The process I have described takes maybe 30 to 45 minutes per idea. It sharpens my thinking, surfaces blind spots, and tells me exactly what to go investigate next. That is not nothing. That is actually a lot. And it means that by the time I sit down with a real advisor, potential customer, or investor, I am coming with a much sharper version of the idea than I would have otherwise.
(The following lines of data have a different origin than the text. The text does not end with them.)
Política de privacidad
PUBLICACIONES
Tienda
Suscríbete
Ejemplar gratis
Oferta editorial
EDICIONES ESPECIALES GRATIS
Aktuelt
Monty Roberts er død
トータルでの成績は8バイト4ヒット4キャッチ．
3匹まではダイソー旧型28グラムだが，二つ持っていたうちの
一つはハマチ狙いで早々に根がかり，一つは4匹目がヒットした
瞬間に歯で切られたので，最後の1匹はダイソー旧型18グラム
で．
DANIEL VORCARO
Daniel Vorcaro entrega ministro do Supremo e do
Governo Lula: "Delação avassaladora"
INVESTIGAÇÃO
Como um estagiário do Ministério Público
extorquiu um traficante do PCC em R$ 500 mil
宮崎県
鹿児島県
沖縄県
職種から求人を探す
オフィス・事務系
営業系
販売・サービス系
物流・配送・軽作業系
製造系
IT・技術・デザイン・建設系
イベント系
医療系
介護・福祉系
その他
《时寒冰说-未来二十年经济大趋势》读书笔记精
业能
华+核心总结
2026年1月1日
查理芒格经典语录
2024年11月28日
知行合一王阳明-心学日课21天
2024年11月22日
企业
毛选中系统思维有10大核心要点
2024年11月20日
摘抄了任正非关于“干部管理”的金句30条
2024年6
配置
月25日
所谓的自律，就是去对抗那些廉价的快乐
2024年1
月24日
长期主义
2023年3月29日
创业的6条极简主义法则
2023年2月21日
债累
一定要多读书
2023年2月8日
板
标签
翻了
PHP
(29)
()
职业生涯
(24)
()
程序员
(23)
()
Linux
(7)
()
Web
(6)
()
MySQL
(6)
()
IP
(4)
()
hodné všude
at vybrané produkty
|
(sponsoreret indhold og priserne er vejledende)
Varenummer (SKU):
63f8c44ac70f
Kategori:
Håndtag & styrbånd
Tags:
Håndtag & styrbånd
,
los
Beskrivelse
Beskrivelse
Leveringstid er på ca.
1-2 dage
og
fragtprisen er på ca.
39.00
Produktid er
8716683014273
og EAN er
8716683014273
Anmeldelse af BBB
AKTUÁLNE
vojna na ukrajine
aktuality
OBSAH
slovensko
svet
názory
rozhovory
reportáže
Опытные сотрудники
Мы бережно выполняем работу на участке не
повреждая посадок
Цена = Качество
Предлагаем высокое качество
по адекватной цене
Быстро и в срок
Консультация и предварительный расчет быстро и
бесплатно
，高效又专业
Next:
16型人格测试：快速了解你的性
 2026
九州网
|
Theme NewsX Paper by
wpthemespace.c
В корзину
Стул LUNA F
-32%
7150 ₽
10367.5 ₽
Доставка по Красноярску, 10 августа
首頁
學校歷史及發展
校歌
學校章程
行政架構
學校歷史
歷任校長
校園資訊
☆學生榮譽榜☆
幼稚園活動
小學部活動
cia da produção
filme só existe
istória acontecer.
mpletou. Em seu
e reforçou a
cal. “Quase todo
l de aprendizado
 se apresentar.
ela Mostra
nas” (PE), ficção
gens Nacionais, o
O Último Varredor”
The best part is that the process is iterative. After real world conversations and research, I bring what I learned back to the AI and run the analysis again. Each cycle gets tighter, clearer, and closer to the truth of whether this idea has legs or not.
If you are exploring business ideas right now, I would strongly recommend building this kind of AI assisted analysis into your process. It will not replace the judgment calls that only you can make, but it will ensure that when you make those calls, you are making them with a much clearer picture of what you are actually getting into. In entrepreneurship, the quality of your decisions in the early stages determines everything that follows. Anything that improves the quality of those early decisions is worth your time.